Download this avian Care Guide – PDF


Birds hide their signs of illness. When obvious signs of illness are noticed, the bird may have been sick for weeks. Any sign of illness in a bird should be considered an emergency and the veterinary clinic should be called immediately. In addition, every effort should be made to avoid exposing household birds to other birds due to infectious disease transmission. Do not board your bird at a facility where other birds are located if at all possible. If entering the house after being in a location with other birds, remove and wash your clothes in hot water and take a shower before handling your birds.

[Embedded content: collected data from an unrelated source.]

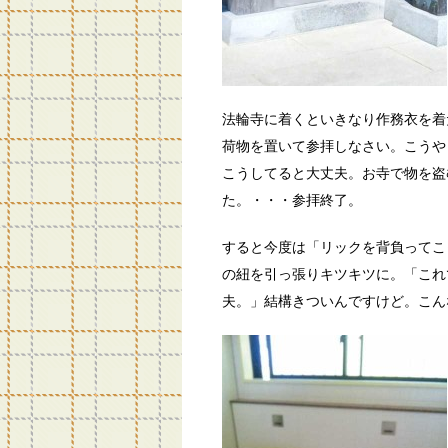
法輪寺に着くといきなり作務衣を着
荷物を置いて参拝しなさい。こうや
こうしてると大丈夫。お寺で物を盗
た。・・・参拝終了。
すると今度は「リックを背負ってこ
の紐を引っ張りキツキツに。「これ
夫。」結構きついんですけど。こん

Feed 80-90% pellets and 10-20% healthy vegetarian people food. Ideally the pellets should be free of dyes because we do not know what these chemicals do to birds. Colored pellets also make it difficult to distinguish whether a change in stool color is due to the dyes or due to a medical problem. Birds on pellets should not be given any mineral or vitamin supplements because over-supplementation will damage their kidneys. Seeds are not recommended because they are high in fat and low in vitamins and other nutrients. The malnutrition caused by a seed diet can take years before it becomes evident physically in your bird. Poor feather quality, increased risk of bacterial and yeast infection, liver failure, egg binding, brittle bones, and a shortened lifespan are only some of the many side effects of a seed diet. The exception is that cockatiels should be fed 1/8 to ¼  teaspoon of seed daily to help balance the pellets. Fresh foods should be placed in a separate bowl from the rest of the diet and should be removed after 30 minutes.

Good Food

  • Pasta, rice (white, brown, or wild) whole wheat products
  • Beans, lentils
  • Vegetables (dark green and orange are best): sweet potato, carrots, squash, broccoli, peas, green beans
  • Fruits (berries and fleshy fruits are best): berries, mango, papaya, melon, peach
  • Nuts: limited amounts of almond or macadamia

Less Nutritious Food (feed limited amount)

  • Potato
  • Corn
  • Apples
  • Grapes
  • Oranges
  • White Bread

Bad Food (DO NOT FEED)

  • Meat and eggs (carry dangerous bacteria and are not part of the parrot’s natural diet)
  • Dairy products (birds are lactose intolerant)
  • Junk food (chips, French fries, candy, etc)
  • Caffeinated beverages and chocolate
  • Seed (leads to malnutrition from high fat and low vitamin content)
  • Alcohol
  • Items with high sodium
  • Onions and avocados (may be toxic)
  • Nuts: peanuts and walnuts (sometimes carry dangerous infectious organisms)
  • Saltine crackers
  • Grit


  • Metals and Aerosols (see Toxin List)

Birds should be either inside of the cage, on a play-gym, or under direct supervision of an adult. Parrots allowed to freely roam about their environment are at high risk for getting into trouble. Metal poisoning is extremely common and occurs when a bird ingests an item containing a heavy metal such as lead or zinc. The only truly safe metal is stainless steel. All unidentified metal parts on toys should be replaced with vegetable tanned leather, stainless steel or durable plastic. Birds also can be easily killed by airborne chemicals. An odor that may not bother a person can kill a bird due to their unique respiratory system.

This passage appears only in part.